Novofir is an antiviral drug developed by the United States biopharmaceutical company Gilead Sciences to combat Aids. The US government and the Bill and Melinda Gates Foundation paid for the organisation Family Health International to carry out clinical trials in Nigeria. But in March 2005 serious ethical shortcomings caused their suspension. Trials were also halted in Cameroon (February 2005) and Cambodia (August 2004) (1), but continue in Thailand, Botswana, Malawi, Ghana and the US.

In 2001 30 Nigerian families sued another US pharmaceutical company, Pfizer, in New York over trials of Trovan, an antibiotic to combat meningitis. In the course of the study, during an epidemic in 1996, 11 children out of 200 died and others suffered brain damage and paralysis (2).

The developing world is now a place where pharmaceutical companies ignore ethical considerations and the health of patients. Without the informed consent of their subjects, who receive only the most basic information and usually inadequate therapeutic supervision, they conduct clinical trials with limited benefits to specific patients or the local population as a whole.

Before any new medicine is approved and marketed, it must go through formal, rigorous clinical trials designed to establish tolerance and assess its effectiveness. It is estimated that almost 100,000 such trials are carried out worldwide each year, 10% of them in developing countries and 1% in Africa. During the 1990s the number of foreign trials financed by US public and private funding reportedly rose from 271 to 4,458 (3).

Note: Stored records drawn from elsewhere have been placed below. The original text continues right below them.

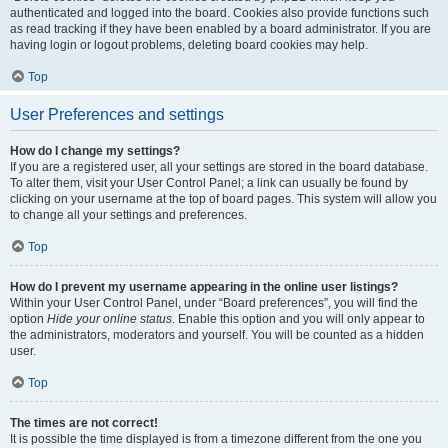
authenticated and logged into the board. Cookies also provide functions such
as read tracking if they have been enabled by a board administrator. If you are
having login or logout problems, deleting board cookies may help.
Top
User Preferences and settings
How do I change my settings?
If you are a registered user, all your settings are stored in the board database.
To alter them, visit your User Control Panel; a link can usually be found by
clicking on your username at the top of board pages. This system will allow you
to change all your settings and preferences.
Top
How do I prevent my username appearing in the online user listings?
Within your User Control Panel, under “Board preferences”, you will find the
option
Hide your online status
. Enable this option and you will only appear to
the administrators, moderators and yourself. You will be counted as a hidden
user.
Top
The times are not correct!
It is possible the time displayed is from a timezone different from the one you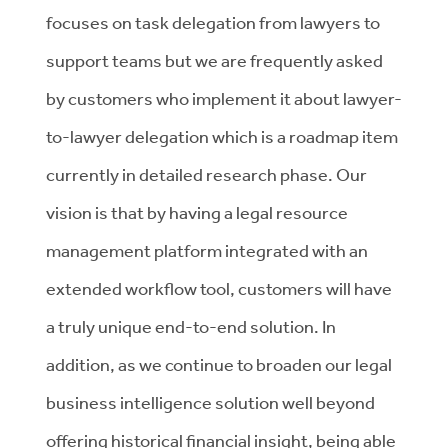
focuses on task delegation from lawyers to
support teams but we are frequently asked
by customers who implement it about lawyer-
to-lawyer delegation which is a roadmap item
currently in detailed research phase. Our
vision is that by having a legal resource
management platform integrated with an
extended workflow tool, customers will have
a truly unique end-to-end solution. In
addition, as we continue to broaden our legal
business intelligence solution well beyond
offering historical financial insight, being able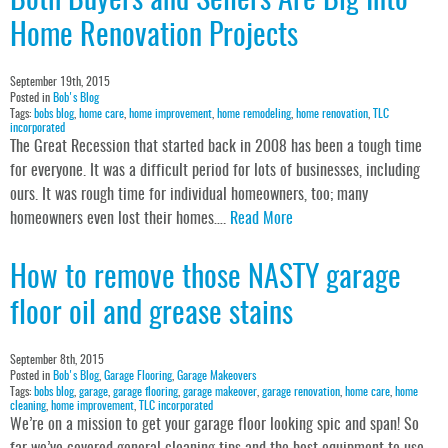
Both Buyers and Sellers Are Big Into
Home Renovation Projects
September 19th, 2015
Posted in
Bob's Blog
Tags:
bobs blog
,
home care
,
home improvement
,
home remodeling
,
home renovation
,
TLC
incorporated
The Great Recession that started back in 2008 has been a tough time
for everyone. It was a difficult period for lots of businesses, including
ours. It was rough time for individual homeowners, too; many
homeowners even lost their homes….
Read More
How to remove those NASTY garage
floor oil and grease stains
September 8th, 2015
Posted in
Bob's Blog
,
Garage Flooring
,
Garage Makeovers
Tags:
bobs blog
,
garage
,
garage flooring
,
garage makeover
,
garage renovation
,
home care
,
home
cleaning
,
home improvement
,
TLC incorporated
We’re on a mission to get your garage floor looking spic and span! So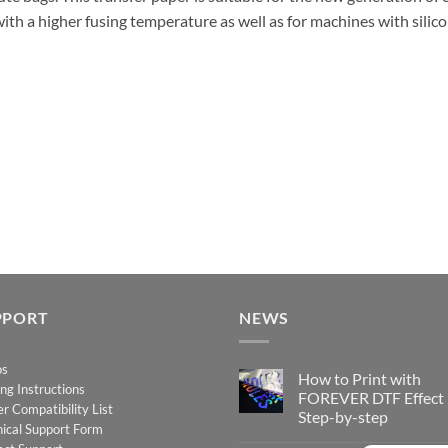
ith a higher fusing temperature as well as for machines with silicon
PPORT
NEWS
os
How to Print with
ing Instructions
FOREVER DTF Effect
er Compatibility List
Step-by-step
ical Support Form
No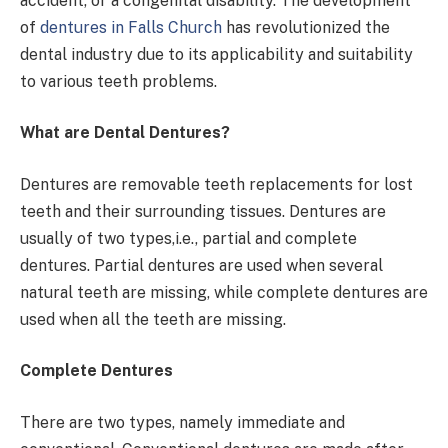
accident, or a congenital disability. The development
of
dentures in Falls Church
has revolutionized the
dental industry due to its applicability and suitability
to various teeth problems.
What are Dental Dentures?
Dentures are removable teeth replacements for lost
teeth and their surrounding tissues. Dentures are
usually of two types,i.e., partial and complete
dentures. Partial dentures are used when several
natural teeth are missing, while complete dentures are
used when all the teeth are missing.
Complete Dentures
There are two types, namely immediate and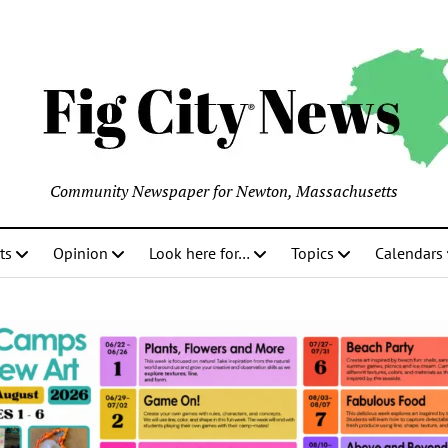
Community Newspaper for Newton, Massachusetts
ts
Opinion
Look here for…
Topics
Calendars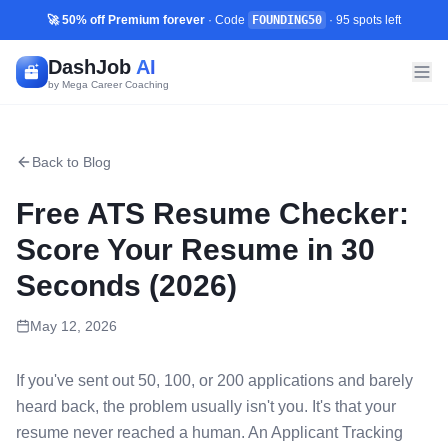
🚀 50% off Premium forever
· Code
FOUNDING50
·
95
spots left
DashJob
AI
by Mega Career Coaching
Back to Blog
Free ATS Resume Checker:
Score Your Resume in 30
Seconds (2026)
May 12, 2026
If you've sent out 50, 100, or 200 applications and barely
heard back, the problem usually isn't you. It's that your
resume never reached a human. An Applicant Tracking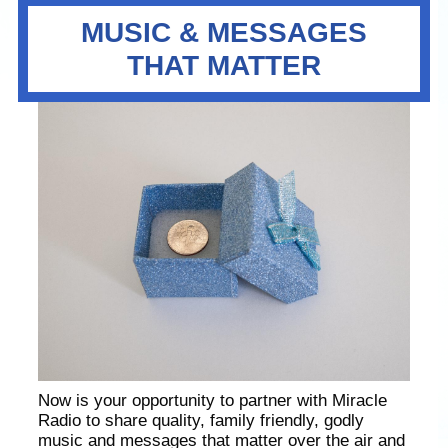
MUSIC & MESSAGES
THAT MATTER
Now is your opportunity to partner with Miracle
Radio to share quality, family friendly, godly
music and messages that matter over the air and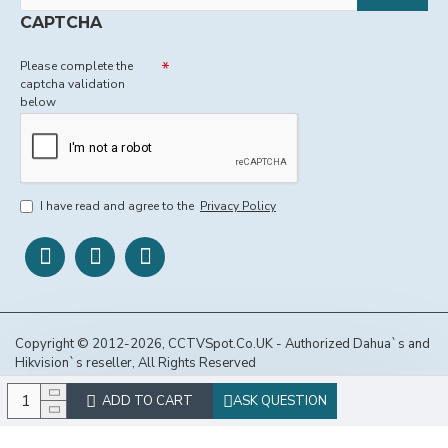
CAPTCHA
Please complete the
captcha validation
below
I have read and agree to the
Privacy Policy
Copyright © 2012-2026, CCTVSpot.Co.UK - Authorized Dahua`s and
Hikvision`s reseller, All Rights Reserved
ADD TO CART
ASK QUESTION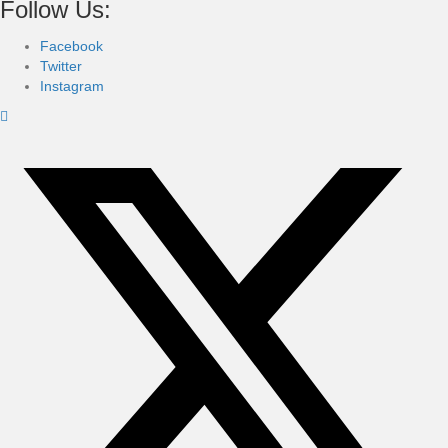
Follow Us:
Facebook
Twitter
Instagram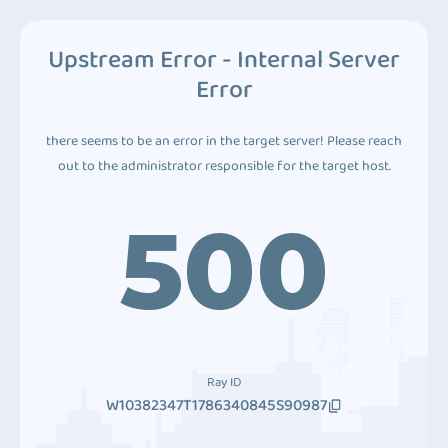
Upstream Error - Internal Server
Error
there seems to be an error in the target server! Please reach
out to the administrator responsible for the target host.
500
Ray ID
W10382347T1786340845S90987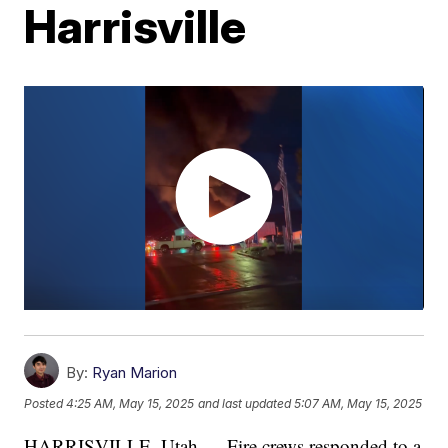
Harrisville
By:
Ryan Marion
Posted
4:25 AM, May 15, 2025
and last updated
5:07 AM, May 15, 2025
HARRISVILLE, Utah — Fire crews responded to a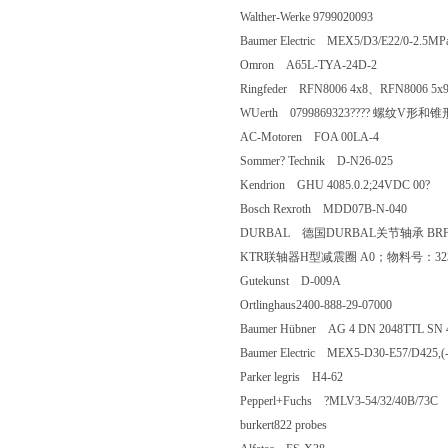
Walther-Werke 9799020093
Baumer Electric MEX5/D3/E22/0-2.
Omron A65L-TYA-24D-2
Ringfeder RFN8006 4x8、RFN8006 
WUerth 0799869323???? 螺纹V形和
AC-Motoren FOA 00LA-4
Sommer? Technik D-N26-025
Kendrion GHU 4085.0.2;24VDC 00
Bosch Rexroth MDD07B-N-040
DURBAL 德国DURBAL关节轴承 BRF
KTR联轴器H型减震圈 A0；物料号：
Gutekunst D-009A
Ortlinghaus2400-888-29-07000
Baumer Hübner AG 4 DN 2048TTL 
Baumer Electric MEX5-D30-E57/D425
Parker legris H4-62
Pepperl+Fuchs ?MLV3-54/32/40B/
burkert822 probes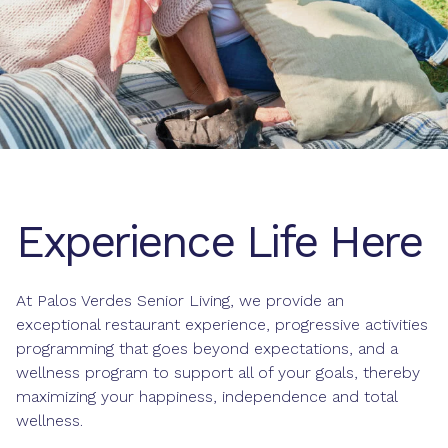
Experience Life Here
At Palos Verdes Senior Living, we provide an
exceptional
restaurant experience
, progressive
activities
programming
that goes beyond expectations, and a
wellness program
to support all of your goals, thereby
maximizing your happiness, independence and total
wellness.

The concept of evidence-based medicine, using statistics and testing, has prevailed in the West since the end of the 19th century (4). The first formal statement of ethics was the Nuremberg code, adopted after the trials of Nazi doctors in 1947. But the postwar spread of medical ethics was slow to encompass pharmaceuticals, and regulation only developed in reaction to scandals and accidents.

International declarations extended and refined the code: the 1964 Helsinki declaration defined the main ethical principles of medical research and the 1981 Manila declaration dealt with clinical studies in developing countries. They insist that trials should be confidential, and that those conducting them should be competent and should protect their subjects, whose consent they have secured. These were only recommendations and no sanctions were proposed.

An antiseptic, Stalinon, killed 102 patients in France in 1955; thalidomide was responsible for 12,000 foetal abnormalities between 1957 and 1962; a powder, Morhange, poisoned 145 infants and killed 36 in 1972. Scandals such as these led to the regulation of clinical trials. But not until 1988 did the Huriet-Serusclat law lay down an authoritative code of ethics – implicit recognition that clinical trials had been conducted illegally for two decades.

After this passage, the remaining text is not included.